[PROBLEM REQUIREMENTS] Leave the pictures behind and repeat all the entries exactly.

(Records from a collection)
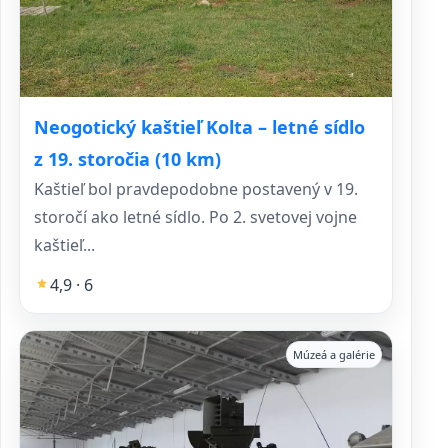
Neogotický kaštieľ Kolta – letné sídlo
z 19. storočia (10 km)
Kaštieľ bol pravdepodobne postavený v 19.
storočí ako letné sídlo. Po 2. svetovej vojne
kaštieľ...
4,9 · 6
Múzeá a galérie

[SOLUTION FOR THIS PROBLEM]
Neogotický kaštieľ Kolta – letné sídlo
z 19. storočia (10 km)
Kaštieľ bol pravdepodobne postavený v 19.
storočí ako letné sídlo. Po 2. svetovej vojne
kaštieľ...
4,9 · 6
Múzeá a galérie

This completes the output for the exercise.